On Wednesday, President Barack Obama will visit the Tappan Zee Bridge in New York, where he will call on more federal spending for infrastructure projects.  Obama has made numerous proposals to increase spending on bridges, roads and other infrastructure projects, but Republicans in Congress have blocked those efforts. The Tappan Zee Bridge is currently in the process of being replaced, financed by a record $1.6 billion federal loan. The old bridge, which opened in 1955, has fallen into disrepair and is serving a daily capacity above what it was designed for. While Congress has failed to provide the funds needed to move forward, Obama is using alternate methods, such as the loan, to help rebuild the country’s crumbling infrastructure.

“The President will also highlight efforts by the administration to cut through red tape and modernize the federal infrastructure permitting process, and reduce project approval time lines,” the White House official said.

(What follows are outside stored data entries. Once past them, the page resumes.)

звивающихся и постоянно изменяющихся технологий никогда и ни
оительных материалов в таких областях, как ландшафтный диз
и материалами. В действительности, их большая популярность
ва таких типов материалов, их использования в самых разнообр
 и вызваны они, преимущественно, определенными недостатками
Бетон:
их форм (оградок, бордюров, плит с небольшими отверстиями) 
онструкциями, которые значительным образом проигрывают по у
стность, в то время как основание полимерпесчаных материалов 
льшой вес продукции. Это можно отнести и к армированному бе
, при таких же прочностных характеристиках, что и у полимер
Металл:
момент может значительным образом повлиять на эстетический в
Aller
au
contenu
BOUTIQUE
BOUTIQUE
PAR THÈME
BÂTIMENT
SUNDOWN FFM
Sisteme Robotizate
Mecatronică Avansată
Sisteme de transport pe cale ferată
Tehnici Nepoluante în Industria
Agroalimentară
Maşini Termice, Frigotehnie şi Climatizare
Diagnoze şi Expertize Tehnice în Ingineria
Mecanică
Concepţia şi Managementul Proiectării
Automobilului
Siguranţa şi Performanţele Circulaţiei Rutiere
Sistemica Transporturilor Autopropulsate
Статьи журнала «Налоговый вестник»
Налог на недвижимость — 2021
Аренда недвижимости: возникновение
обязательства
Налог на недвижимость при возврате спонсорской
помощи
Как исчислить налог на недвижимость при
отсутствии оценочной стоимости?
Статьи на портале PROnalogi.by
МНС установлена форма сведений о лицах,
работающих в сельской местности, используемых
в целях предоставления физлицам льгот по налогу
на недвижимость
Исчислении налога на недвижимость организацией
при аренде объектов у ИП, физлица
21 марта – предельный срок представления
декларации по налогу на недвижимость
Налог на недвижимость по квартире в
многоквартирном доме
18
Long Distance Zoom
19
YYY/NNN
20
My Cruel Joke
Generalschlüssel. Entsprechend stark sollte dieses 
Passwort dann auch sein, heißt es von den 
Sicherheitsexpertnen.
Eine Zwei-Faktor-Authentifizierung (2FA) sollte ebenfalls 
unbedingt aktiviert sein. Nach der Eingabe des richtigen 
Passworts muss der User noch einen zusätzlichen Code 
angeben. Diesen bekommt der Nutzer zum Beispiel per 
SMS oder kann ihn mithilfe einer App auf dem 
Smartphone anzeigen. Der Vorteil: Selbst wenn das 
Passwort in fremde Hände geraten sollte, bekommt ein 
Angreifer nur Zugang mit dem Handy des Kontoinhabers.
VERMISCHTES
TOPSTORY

Meanwhile, Vice President Joe Biden will appear in Cleveland to give a speech on similar themes of investing in infrastructure and the economy.

As part of Infrastructure Week 2014, AFL-CIO President Richard Trumka will speak at a rally on Thursday in front of the AFL-CIO headquarters about the vital need for upgrading our infrastructure and the positive impact doing so will have on the economy.

Trumka said:

Putting money in roads and bridges is like planting seed corn. Investing in good jobs yields a good return. When you put seed in the ground, you get something to harvest. When you put cement in the ground, you get roads. When you put steel in the ground, you get train tracks. You get it. But if you don’t put that seed in the ground, that’s not smart. It’s not sensible. It’s not “thinking like business.” It’s cutting yourself off at the knees. And that’s what these politicians are doing to the American economy….

Trumka pointed to a recent American Society of Civil Engineers report that said the country needs to spend $3.6 trillion just to make sure that our current infrastructure doesn’t fall apart, with a similar investment needed to create the next generation infrastructure that will grow the economy.